Task to carry out = Restate the data word for word and leave the images out.

Data section =
▼
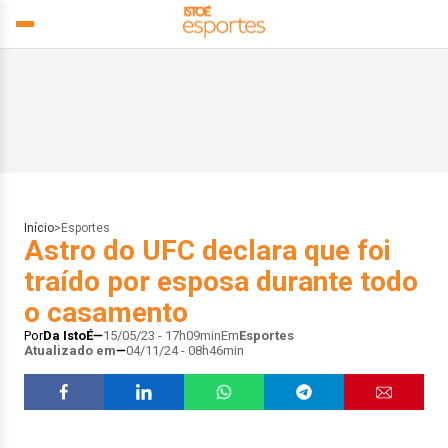
Início
>
Esportes
Astro do UFC declara que foi
traído por esposa durante todo
o casamento
Por
Da IstoÉ
15/05/23 - 17h09min
Em
Esportes
Atualizado em
04/11/24 - 08h46min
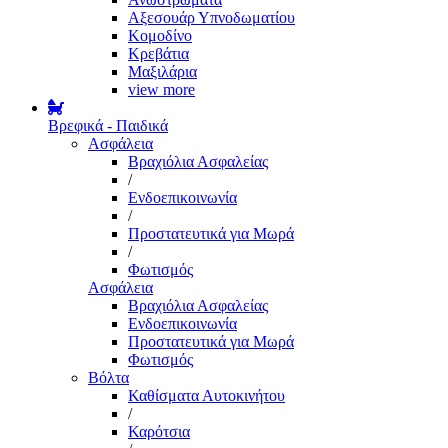
Αξεσουάρ Υπνοδωματίου
Κομοδίνο
Κρεβάτια
Μαξιλάρια
view more
Βρεφικά - Παιδικά
Ασφάλεια
Βραχιόλια Ασφαλείας
/
Ενδοεπικοινωνία
/
Προστατευτικά για Μωρά
/
Φωτισμός
Ασφάλεια
Βραχιόλια Ασφαλείας
Ενδοεπικοινωνία
Προστατευτικά για Μωρά
Φωτισμός
Βόλτα
Καθίσματα Αυτοκινήτου
/
Καρότσια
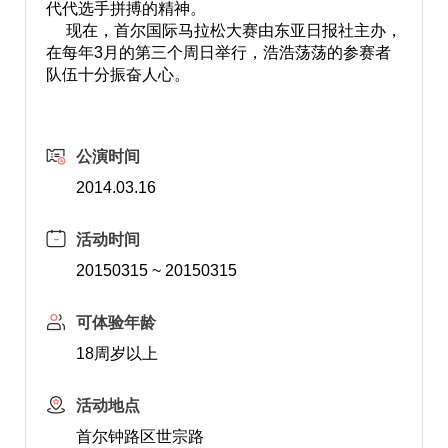
代代选手拼搏的精神。
现在，首尔国际马拉松大赛由东亚日报社主办，
在每年3月的第三个周日举行，浩浩荡荡的参赛者
队伍十分振奋人心。
公演时间
2014.03.16
活动时间
20150315 ~ 20150315
可体验年龄
18周岁以上
活动地点
首尔钟路区世宗路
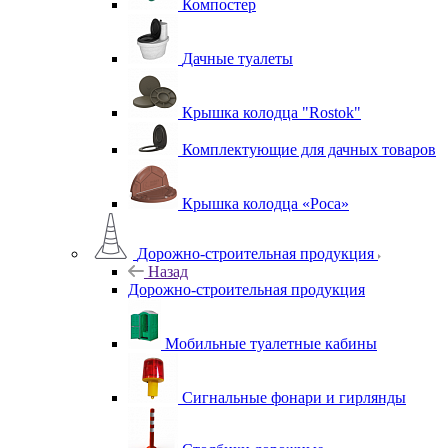
Компостер
Дачные туалеты
Крышка колодца "Rostok"
Комплектующие для дачных товаров
Крышка колодца «Роса»
Дорожно-строительная продукция
Назад
Дорожно-строительная продукция
Мобильные туалетные кабины
Сигнальные фонари и гирлянды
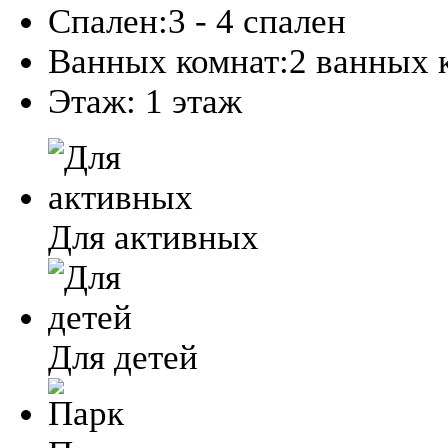
Спален:
3 - 4 спален
Ванных комнат:
2 ванных 
Этаж:
1 этаж
Для активных
Для детей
▲
Answer section =
Início
>
Esportes
Astro do UFC declara que foi
traído por esposa durante todo
o casamento
Por
Da IstoÉ
15/05/23 - 17h09min
Em
Esportes
Atualizado em
04/11/24 - 08h46min
Αξεσουάρ Υπνοδωματίου
Κομοδίνο
Κρεβάτια
Μαξιλάρια
view more
Βρεφικά - Παιδικά
Ασφάλεια
Βραχιόλια Ασφαλείας
/
Ενδοεπικοινωνία
/
Προστατευτικά για Μωρά
/
Φωτισμός
Ασφάλεια
Βραχιόλια Ασφαλείας
Ενδοεπικοινωνία
Προστατευτικά για Μωρά
Φωτισμός
Βόλτα
Καθίσματα Αυτοκινήτου
/
Καρότσια
代代选手拼搏的精神。
现在，首尔国际马拉松大赛由东亚日报社主办，
在每年3月的第三个周日举行，浩浩荡荡的参赛者
队伍十分振奋人心。
公演时间
2014.03.16
活动时间
20150315 ~ 20150315
可体验年龄
18周岁以上
活动地点
首尔钟路区世宗路
Компостер
Дачные туалеты
Крышка колодца "Rostok"
Комплектующие для дачных товаров
Крышка колодца «Роса»
Дорожно-строительная продукция
Назад
Дорожно-строительная продукция
Мобильные туалетные кабины
Сигнальные фонари и гирлянды
Спален:
3 - 4 спален
Ванных комнат:
2 ванных 
Этаж:
1 этаж
Для активных
Для детей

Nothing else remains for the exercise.